Our Remote Collaboration Center in Houston provides round-the-clock support for deepwater well operations in the Gulf of Mexico, ensuring that bp’s offshore teams receive 24/7 assistance from onshore experts.
We also deploy a suite of intuitive computers that use sensory technology to gather data on our well operations and then translate the data into simple, real-time indicators that help rig crews and office-based experts enhance safety and performance.
We also use drones and robotic crawlers to inspect our Gulf of Mexico facilities, reducing potential risk to people.
Our US refineries use drones to monitor elevated structures — rather than have workers climb up temporary scaffolding — while using robotic technology to perform other critical safety inspections.
At our Whiting refinery, we use state-of-the art robots to clean tanks which would have previously required multiple cycles of flush material to be used along with hundreds of man-hours spent manually cleaning.
Our Cherry Point refinery uses phased-array ultrasonic testing technology to check our equipment and piping, verify structural integrity and provide early detection of corrosion damage.
In our wind energy business, every bp-operated wind farm receives round-the-clock support from on-site personnel and/or our Remote Operating Center (ROC) in Houston.

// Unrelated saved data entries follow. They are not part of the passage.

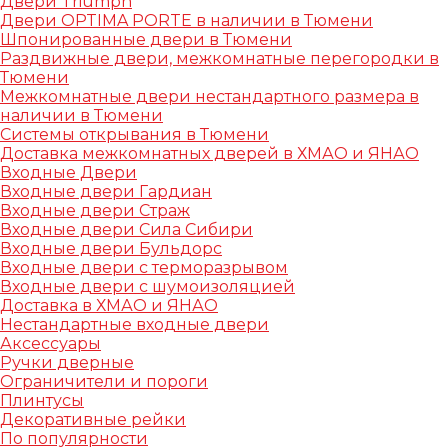
Двери Triumph
Двери OPTIMA PORTE в наличии в Тюмени
Шпонированные двери в Тюмени
Раздвижные двери, межкомнатные перегородки в
Тюмени
Межкомнатные двери нестандартного размера в
наличии в Тюмени
Системы открывания в Тюмени
Доставка межкомнатных дверей в ХМАО и ЯНАО
Входные Двери
Входные двери Гардиан
Входные двери Страж
Входные двери Сила Сибири
Входные двери Бульдорс
Входные двери с терморазрывом
Входные двери с шумоизоляцией
Доставка в ХМАО и ЯНАО
Нестандартные входные двери
Аксессуары
Ручки дверные
Ограничители и пороги
Плинтусы
Декоративные рейки
По популярности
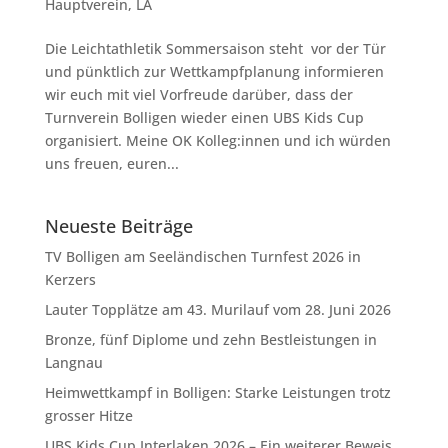
Hauptverein
,
LA
Die Leichtathletik Sommersaison steht vor der Tür
und pünktlich zur Wettkampfplanung informieren
wir euch mit viel Vorfreude darüber, dass der
Turnverein Bolligen wieder einen UBS Kids Cup
organisiert. Meine OK Kolleg:innen und ich würden
uns freuen, euren...
Neueste Beiträge
TV Bolligen am Seeländischen Turnfest 2026 in
Kerzers
Lauter Topplätze am 43. Murilauf vom 28. Juni 2026
Bronze, fünf Diplome und zehn Bestleistungen in
Langnau
Heimwettkampf in Bolligen: Starke Leistungen trotz
grosser Hitze
UBS Kids Cup Interlaken 2026 – Ein weiterer Beweis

Using advanced technology, ROC teams centrally monitor all bp sites while working with colleagues in the field to enhance performance, reliability and safety.

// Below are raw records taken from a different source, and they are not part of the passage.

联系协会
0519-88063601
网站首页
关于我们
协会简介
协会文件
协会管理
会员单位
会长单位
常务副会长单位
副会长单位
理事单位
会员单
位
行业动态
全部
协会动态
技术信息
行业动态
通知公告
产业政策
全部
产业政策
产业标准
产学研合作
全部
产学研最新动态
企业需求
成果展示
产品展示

We’re also using drones to complete detailed and one-off intensity management inspections of blades. Drones allow us to take high-resolution images of any blade damage and then schedule the appropriate repairs and maintenance. Their use also reduces risk by eliminating the need for people to access the blade directly.

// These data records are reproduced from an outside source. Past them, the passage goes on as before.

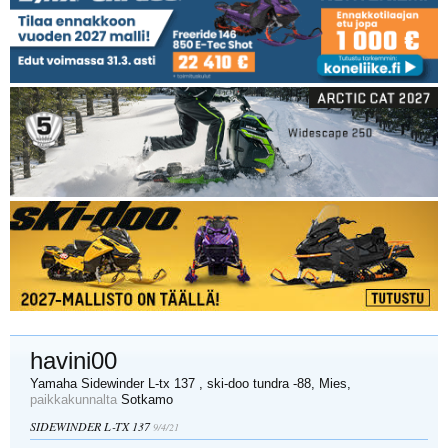
havini00
Yamaha Sidewinder L-tx 137 , ski-doo tundra -88
, Mies,
paikkakunnalta
Sotkamo
SIDEWINDER L-TX 137
9/4/21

Lightsource bp uses panels that are constructed to achieve long-term field durability to withstand harsh environmental conditions for 35 years or more. Solar panels are mostly glass, aluminum, silicon (refined sand) and semi-conducting material. By weight, more than 80 percent of a typical solar panel is glass and aluminum – both common and easy-to-recycle materials. The glass is designed and tested to withstand hail and is tempered, like the windshields of cars, and resistant to breakage.